The medicine prize jury cited French researchers Francoise Barre-Sinoussi and Luc Montagnier for their discovery of human immunodeficiency virus, or HIV, in 1983. They shared the award with Germany’s Harald zur Hausen, who was honored for finding human papilloma viruses that cause cervical cancer, the second most common cancer among women.

Japan’s Osamu Shimomura and Americans Martin Chalfie and Roger Tsien shared the chemistry prize for discovering and developing a fluorescent protein. Their work has helped researchers track such processes as the development of brain cells, the growth of tumors and the spread of cancer cells.

Japanese scientists Makoto Kobayashi and Toshihide Maskawa split the physics award with American Yoichiro Nambu for madeleinevictoria_nobeltheoretical advances that help explain the behavior of the smallest particles of matter.

US economist and New York Times columnist Paul Krugman won the Nobel Memorial Prize in Economic Sciences for his analysis of how economies of scale can affect international trade patterns.

The prize is not one of the original Nobels, but was created in 1968 by the Swedish central bank in Nobel’s memory.

The prizes — including a diploma and a gold medal — are handed out December 10 to mark the anniversary of Nobel’s death in 1896.  The winners also received 10 million kronor, or $1.2 million dollars from the King.

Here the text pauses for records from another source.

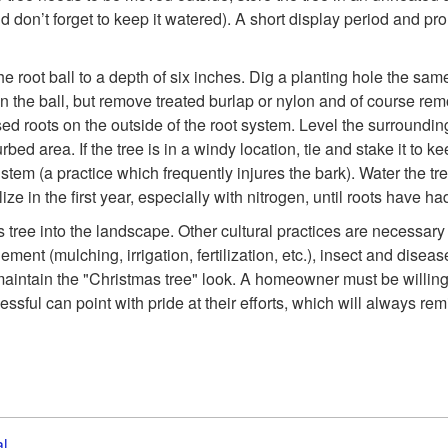
d don’t forget to keep it watered). A short display period and pro
f the root ball to a depth of six inches. Dig a planting hole the s
on the ball, but remove treated burlap or nylon and of course remo
d roots on the outside of the root system. Level the surrounding s
rbed area. If the tree is in a windy location, tie and stake it to
stem (a practice which frequently injures the bark). Water the tree a
tilize in the first year, especially with nitrogen, until roots hav
ree into the landscape. Other cultural practices are necessary if 
ent (mulching, irrigation, fertilization, etc.), insect and disea
 maintain the "Christmas tree" look. A homeowner must be willing
essful can point with pride at their efforts, which will always r
al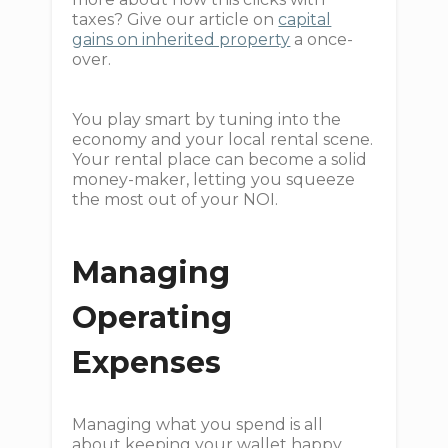
taxes? Give our article on
capital
gains on inherited property
a once-
over.
You play smart by tuning into the
economy and your local rental scene.
Your rental place can become a solid
money-maker, letting you squeeze
the most out of your NOI.
Managing
Operating
Expenses
Managing what you spend is all
about keeping your wallet happy,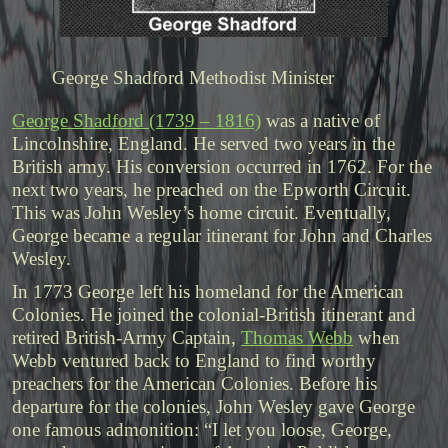
George Shadford Methodist Minister
George Shadford (1739 – 1816)
was a native of
Lincolnshire, England. He served two years in the
British army. His conversion occurred in 1762. For the
next two years, he preached on the Epworth Circuit.
This was John Wesley’s home circuit. Eventually,
George became a regular itinerant for John and Charles
Wesley.
In 1773 George left his homeland for the American
Colonies. He joined the colonial-British itinerant and
retired British-Army Captain,
Thomas Webb
when
Webb ventured back to England to find worthy
preachers for the American Colonies. Before his
departure for the colonies, John Wesley gave George
one famous admonition: “I let you loose, George,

After the event, the Royal Family escorted the winners to the banquet at Stockholm’s City Hall. There, the royals were seen chatting with the N0bel Laureates through the night.

The next morning, there was another honorary dinner, this time at the Palace. Once again, the Swedish royal family dressed to the nines, and dined with the Laureates.

Also in attendance was the Nobel Peace Prize winner, Martti Ahtisaari, the former President of Finland. He just arrived from Oslo after receiving the prize for his global mediation efforts, and celebrating with the Norwegian King and Queen.

The 1895 will of Swedish industrialist Alfred Nobel stipulates that the prizes, first awarded in 1901, should be given to those who “have conferred the greatest benefit on mankind.”